Not selling, just reaching out to other expats with common interest in language
Zac Herm wrote:Not selling, just reaching out to other expats with common interest in language
Right...
xin chà o Zak
I would be interested in learning more about the ways of the Vietnamese language. My husband and I have recently moved to Tam Thanh, in Quang Nam. Living her with very limited to no English spoken I feel more than ever the need to learn the language but continue to struggle with pronunciation and tones. Ugh!!!! I often find that the locals don't acknowledge or respond when I attempt to use the basic words or phrases I learned in the south. Perhaps they are not use to hearing foreigners bad Vietnamese or simply cannot understand me.
I'd welcome your sharing of tips as to how and where you learned the language and any advise.
warmly, sandy

truemanfamily wrote:xin chà o Zak
I would be interested in learning more about the ways of the Vietnamese language. My husband and I have recently moved to Tam Thanh, in Quang Nam. Living her with very limited to no English spoken I feel more than ever the need to learn the language but continue to struggle with pronunciation and tones. Ugh!!!! I often find that the locals don't acknowledge or respond when I attempt to use the basic words or phrases I learned in the south.

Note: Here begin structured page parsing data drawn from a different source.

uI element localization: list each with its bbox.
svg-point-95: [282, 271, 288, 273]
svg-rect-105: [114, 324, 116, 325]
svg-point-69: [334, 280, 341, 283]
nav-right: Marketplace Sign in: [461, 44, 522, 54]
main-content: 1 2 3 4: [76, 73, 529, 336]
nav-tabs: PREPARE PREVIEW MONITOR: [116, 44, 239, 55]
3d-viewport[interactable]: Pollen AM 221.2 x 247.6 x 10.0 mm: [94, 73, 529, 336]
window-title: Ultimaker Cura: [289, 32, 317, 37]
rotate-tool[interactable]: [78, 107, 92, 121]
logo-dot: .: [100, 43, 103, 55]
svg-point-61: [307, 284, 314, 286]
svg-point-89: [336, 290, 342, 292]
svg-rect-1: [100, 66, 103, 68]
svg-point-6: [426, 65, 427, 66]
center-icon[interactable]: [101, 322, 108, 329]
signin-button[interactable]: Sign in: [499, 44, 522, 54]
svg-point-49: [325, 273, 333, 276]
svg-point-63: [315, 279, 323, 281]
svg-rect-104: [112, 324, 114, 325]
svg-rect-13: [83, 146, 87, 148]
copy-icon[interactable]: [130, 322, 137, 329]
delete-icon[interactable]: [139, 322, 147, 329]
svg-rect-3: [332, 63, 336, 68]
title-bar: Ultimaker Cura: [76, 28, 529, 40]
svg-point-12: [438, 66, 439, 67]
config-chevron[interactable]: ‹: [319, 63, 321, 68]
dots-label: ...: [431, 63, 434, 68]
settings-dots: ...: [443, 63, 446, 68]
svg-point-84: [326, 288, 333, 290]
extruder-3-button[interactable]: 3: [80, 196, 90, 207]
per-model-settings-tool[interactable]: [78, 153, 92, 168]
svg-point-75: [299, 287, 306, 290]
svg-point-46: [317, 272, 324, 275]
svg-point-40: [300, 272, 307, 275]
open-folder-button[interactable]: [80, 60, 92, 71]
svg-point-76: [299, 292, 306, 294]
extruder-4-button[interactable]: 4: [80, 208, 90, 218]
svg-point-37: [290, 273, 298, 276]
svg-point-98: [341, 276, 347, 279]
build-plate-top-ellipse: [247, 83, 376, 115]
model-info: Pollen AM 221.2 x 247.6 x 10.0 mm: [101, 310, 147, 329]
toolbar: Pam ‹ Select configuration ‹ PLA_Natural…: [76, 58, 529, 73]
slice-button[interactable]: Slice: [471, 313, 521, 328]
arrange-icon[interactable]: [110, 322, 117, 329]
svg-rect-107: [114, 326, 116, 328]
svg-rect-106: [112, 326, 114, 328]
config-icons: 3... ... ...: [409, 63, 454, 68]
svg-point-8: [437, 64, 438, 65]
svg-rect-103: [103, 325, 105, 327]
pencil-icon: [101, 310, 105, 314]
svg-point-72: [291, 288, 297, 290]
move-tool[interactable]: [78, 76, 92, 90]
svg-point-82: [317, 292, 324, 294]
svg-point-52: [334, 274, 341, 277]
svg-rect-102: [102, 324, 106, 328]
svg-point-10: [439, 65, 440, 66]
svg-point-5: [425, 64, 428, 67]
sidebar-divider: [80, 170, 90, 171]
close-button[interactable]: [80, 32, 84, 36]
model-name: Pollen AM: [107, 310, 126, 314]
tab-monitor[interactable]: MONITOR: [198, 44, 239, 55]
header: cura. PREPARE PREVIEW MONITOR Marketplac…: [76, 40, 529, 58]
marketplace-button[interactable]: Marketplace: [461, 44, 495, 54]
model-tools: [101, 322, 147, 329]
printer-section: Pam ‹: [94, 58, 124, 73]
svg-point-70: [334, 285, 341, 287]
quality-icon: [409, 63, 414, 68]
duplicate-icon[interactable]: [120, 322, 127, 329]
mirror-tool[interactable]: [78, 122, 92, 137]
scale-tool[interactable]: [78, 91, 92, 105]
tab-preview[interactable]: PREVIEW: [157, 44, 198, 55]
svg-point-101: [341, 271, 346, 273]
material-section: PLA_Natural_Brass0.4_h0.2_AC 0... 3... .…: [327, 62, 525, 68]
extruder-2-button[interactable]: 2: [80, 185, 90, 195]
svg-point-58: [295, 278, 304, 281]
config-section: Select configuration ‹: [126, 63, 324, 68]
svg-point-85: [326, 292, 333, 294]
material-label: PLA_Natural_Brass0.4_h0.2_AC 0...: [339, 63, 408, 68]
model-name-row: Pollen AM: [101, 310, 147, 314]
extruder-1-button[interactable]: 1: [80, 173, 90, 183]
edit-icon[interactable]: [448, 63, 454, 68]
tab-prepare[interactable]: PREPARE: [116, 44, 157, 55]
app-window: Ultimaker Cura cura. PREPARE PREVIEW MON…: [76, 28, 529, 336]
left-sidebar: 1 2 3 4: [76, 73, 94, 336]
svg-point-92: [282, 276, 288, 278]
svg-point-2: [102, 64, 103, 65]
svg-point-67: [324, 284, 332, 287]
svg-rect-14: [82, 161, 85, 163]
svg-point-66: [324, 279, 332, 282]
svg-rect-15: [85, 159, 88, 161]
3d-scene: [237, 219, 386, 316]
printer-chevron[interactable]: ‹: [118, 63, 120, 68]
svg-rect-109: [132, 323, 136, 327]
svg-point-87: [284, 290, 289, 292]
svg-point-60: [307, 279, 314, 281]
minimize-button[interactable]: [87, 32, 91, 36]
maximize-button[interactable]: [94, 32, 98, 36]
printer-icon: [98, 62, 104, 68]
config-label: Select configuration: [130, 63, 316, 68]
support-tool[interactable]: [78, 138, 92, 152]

Perhaps they are not use to hearing foreigners bad Vietnamese or simply cannot understand me.
I'd welcome your sharing of tips as to how and where you learned the language and any advise.
warmly, sandy
Try telling them that you are going to speak in Vietnamese.
Tôi sẽ nói tiếng việt
Many of them are too lazy to even try to listen.

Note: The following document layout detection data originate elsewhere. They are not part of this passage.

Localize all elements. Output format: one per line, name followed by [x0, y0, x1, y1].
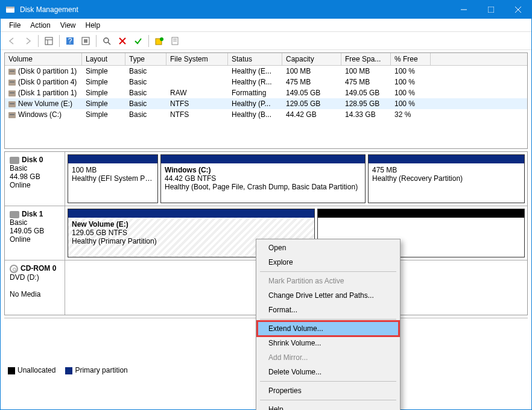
volume-row[interactable]: (Disk 0 partition 1)SimpleBasicHealthy (…: [5, 66, 527, 77]
volume-list-header: Volume Layout Type File System Status Ca…: [5, 53, 527, 66]
window-titlebar: Disk Management: [1, 1, 531, 19]
disk-icon: [10, 211, 19, 218]
app-icon: [5, 5, 15, 14]
svg-rect-3: [488, 7, 494, 13]
context-menu-separator: [260, 319, 396, 320]
context-menu-item[interactable]: Help: [258, 402, 399, 410]
col-pctfree[interactable]: % Free: [391, 53, 431, 65]
window-title: Disk Management: [20, 5, 450, 14]
context-menu-item[interactable]: Properties: [258, 383, 399, 398]
context-menu-separator: [260, 381, 396, 382]
col-type[interactable]: Type: [125, 53, 166, 65]
svg-rect-12: [84, 39, 87, 43]
col-freespace[interactable]: Free Spa...: [341, 53, 391, 65]
context-menu-item[interactable]: Change Drive Letter and Paths...: [258, 288, 399, 303]
volume-row[interactable]: New Volume (E:)SimpleBasicNTFSHealthy (P…: [5, 98, 527, 109]
volume-icon: [8, 101, 16, 107]
volume-list[interactable]: Volume Layout Type File System Status Ca…: [4, 52, 528, 149]
col-status[interactable]: Status: [228, 53, 282, 65]
context-menu-item[interactable]: Format...: [258, 303, 399, 317]
partition[interactable]: Windows (C:)44.42 GB NTFSHealthy (Boot, …: [160, 154, 366, 203]
disk-label: CD-ROM 0DVD (D:)No Media: [5, 260, 65, 315]
legend-primary: Primary partition: [75, 366, 127, 374]
svg-rect-1: [6, 7, 14, 8]
svg-point-13: [104, 38, 109, 43]
disk-label: Disk 1Basic149.05 GBOnline: [5, 206, 65, 260]
properties-button[interactable]: [168, 34, 182, 48]
show-hide-tree-button[interactable]: [42, 34, 55, 48]
volume-row[interactable]: Windows (C:)SimpleBasicNTFSHealthy (B...…: [5, 109, 527, 120]
context-menu-item[interactable]: Extend Volume...: [258, 321, 399, 336]
partition-header: [318, 209, 524, 218]
menu-file[interactable]: File: [4, 20, 25, 31]
partition-header: [161, 155, 365, 163]
context-menu-item[interactable]: Explore: [258, 255, 399, 270]
context-menu: OpenExploreMark Partition as ActiveChang…: [256, 239, 401, 410]
svg-text:?: ?: [68, 37, 72, 45]
settings-button[interactable]: [79, 34, 92, 48]
cd-icon: [10, 265, 18, 273]
volume-icon: [8, 112, 16, 118]
volume-row[interactable]: (Disk 0 partition 4)SimpleBasicHealthy (…: [5, 77, 527, 87]
svg-line-14: [108, 42, 110, 45]
context-menu-item: Mark Partition as Active: [258, 274, 399, 288]
forward-button[interactable]: [21, 34, 34, 48]
context-menu-separator: [260, 271, 396, 272]
context-menu-item[interactable]: Shrink Volume...: [258, 336, 399, 350]
menu-help[interactable]: Help: [81, 20, 106, 31]
back-button[interactable]: [5, 34, 19, 48]
volume-icon: [8, 80, 16, 86]
delete-button[interactable]: [116, 34, 129, 48]
legend-swatch-primary: [65, 367, 72, 374]
col-filesystem[interactable]: File System: [166, 53, 228, 65]
context-menu-separator: [260, 400, 396, 400]
legend-swatch-unallocated: [8, 367, 15, 374]
partition-header: [68, 155, 157, 163]
close-button[interactable]: [504, 1, 531, 19]
apply-button[interactable]: [131, 34, 145, 48]
disk-row: Disk 0Basic44.98 GBOnline100 MBHealthy (…: [5, 152, 527, 206]
context-menu-item[interactable]: Delete Volume...: [258, 365, 399, 379]
context-menu-item[interactable]: Open: [258, 241, 399, 255]
legend-unallocated: Unallocated: [17, 366, 55, 374]
col-layout[interactable]: Layout: [82, 53, 125, 65]
volume-row[interactable]: (Disk 1 partition 1)SimpleBasicRAWFormat…: [5, 87, 527, 98]
help-button[interactable]: ?: [63, 34, 77, 48]
partition[interactable]: 475 MBHealthy (Recovery Partition): [368, 154, 525, 203]
volume-icon: [8, 69, 16, 75]
new-volume-button[interactable]: [153, 34, 166, 48]
toolbar: ?: [1, 32, 531, 50]
col-volume[interactable]: Volume: [5, 53, 82, 65]
menu-view[interactable]: View: [55, 20, 81, 31]
rescan-button[interactable]: [100, 34, 113, 48]
minimize-button[interactable]: [450, 1, 477, 19]
partition-header: [68, 209, 314, 218]
context-menu-item: Add Mirror...: [258, 350, 399, 365]
svg-rect-6: [45, 37, 52, 45]
menubar: File Action View Help: [1, 19, 531, 32]
disk-label: Disk 0Basic44.98 GBOnline: [5, 152, 65, 206]
col-capacity[interactable]: Capacity: [282, 53, 341, 65]
svg-point-18: [160, 37, 163, 41]
menu-action[interactable]: Action: [25, 20, 55, 31]
maximize-button[interactable]: [477, 1, 504, 19]
volume-icon: [8, 90, 16, 96]
partition[interactable]: 100 MBHealthy (EFI System Partition): [68, 154, 158, 203]
disk-icon: [10, 157, 19, 164]
partition-header: [369, 155, 524, 163]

truemanfamily wrote:xin chà o Zak
I would be interested in learning more about the ways of the Vietnamese language. My husband and I have recently moved to Tam Thanh, in Quang Nam. Living her with very limited to no English spoken I feel more than ever the need to learn the language but continue to struggle with pronunciation and tones. Ugh!!!! I often find that the locals don't acknowledge or respond when I attempt to use the basic words or phrases I learned in the south. Perhaps they are not use to hearing foreigners bad Vietnamese or simply cannot understand me.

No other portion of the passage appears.